PROBLEM STATEMENT -
Below are the records. Retype, exactly, the lines from the first through the line with "and focus on quality workmanship can handle", and leave out the pictures.

DATA SECTION -
┌──

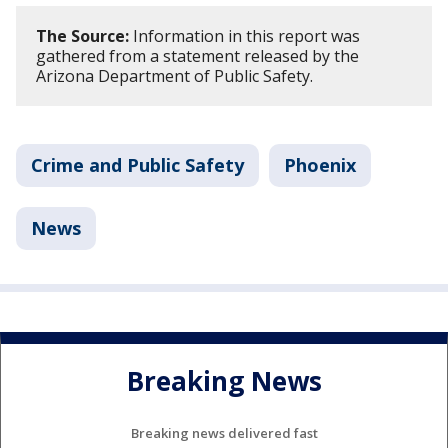
The Source:
Information in this report was
gathered from a statement released by the
Arizona Department of Public Safety.
Crime and Public Safety
Phoenix
News
Breaking News
Breaking news delivered fast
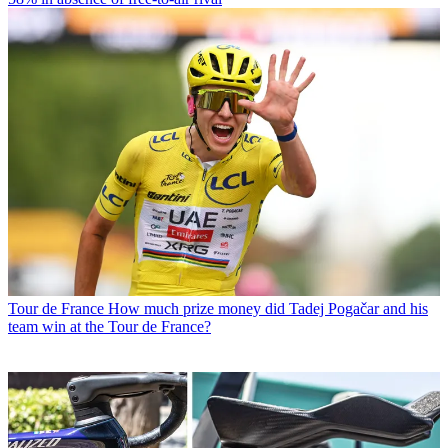
Tour de France
How much prize money did Tadej Pogačar and his
team win at the Tour de France?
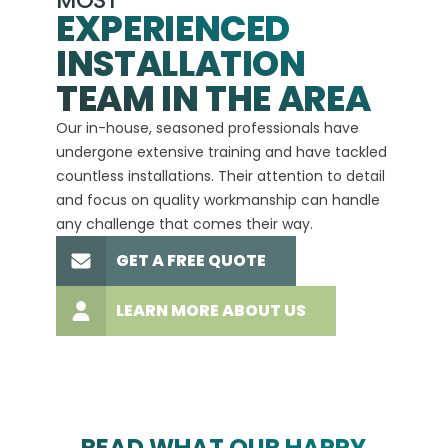
MOST
EXPERIENCED
INSTALLATION
A+
TEAM IN THE AREA
We hav
Our in-house, seasoned professionals have
custom
undergone extensive training and have tackled
more t
countless installations. Their attention to detail
every 
and focus on quality workmanship can handle
commit
any challenge that comes their way.
high-q
GET A FREE QUOTE
LEARN MORE ABOUT US
READ WHAT OUR HAPPY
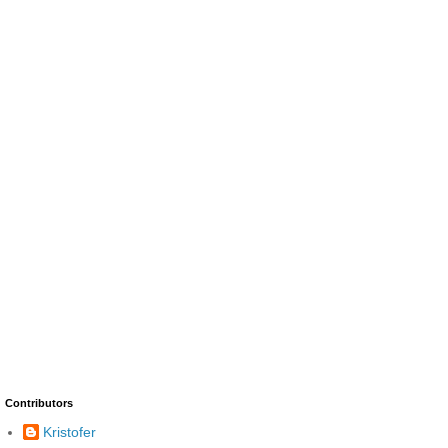
Contributors
Kristofer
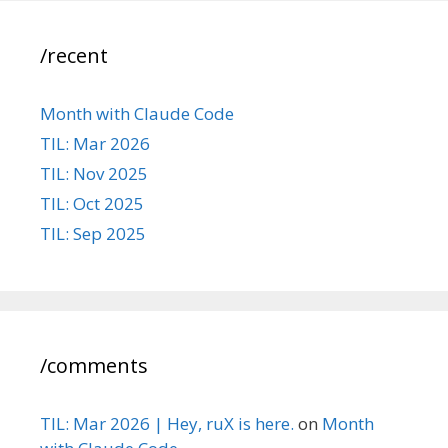
/recent
Month with Claude Code
TIL: Mar 2026
TIL: Nov 2025
TIL: Oct 2025
TIL: Sep 2025
/comments
TIL: Mar 2026 | Hey, ruX is here.
on
Month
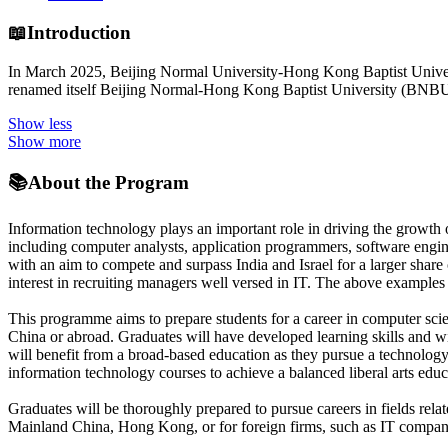
📖
Introduction
In March 2025, Beijing Normal University-Hong Kong Baptist Universi
renamed itself Beijing Normal-Hong Kong Baptist University (BNBU
Show less
Show more
📚
About the Program
Information technology plays an important role in driving the growth of
including computer analysts, application programmers, software engin
with an aim to compete and surpass India and Israel for a larger share
interest in recruiting managers well versed in IT. The above examples 
This programme aims to prepare students for a career in computer scien
China or abroad. Graduates will have developed learning skills and w
will benefit from a broad-based education as they pursue a technology
information technology courses to achieve a balanced liberal arts educ
Graduates will be thoroughly prepared to pursue careers in fields rela
Mainland China, Hong Kong, or for foreign firms, such as IT compan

└──

WRITTEN ANSWER -
The Source:
Information in this report was
gathered from a statement released by the
Arizona Department of Public Safety.
Crime and Public Safety
Phoenix
News
Breaking News
Breaking news delivered fast
Tour de France
How much prize money did Tadej Pogačar and his
team win at the Tour de France?
MOST
EXPERIENCED
INSTALLATION
A+
TEAM IN THE AREA
We hav
Our in-house, seasoned professionals have
custom
undergone extensive training and have tackled
more t
countless installations. Their attention to detail
every 
and focus on quality workmanship can handle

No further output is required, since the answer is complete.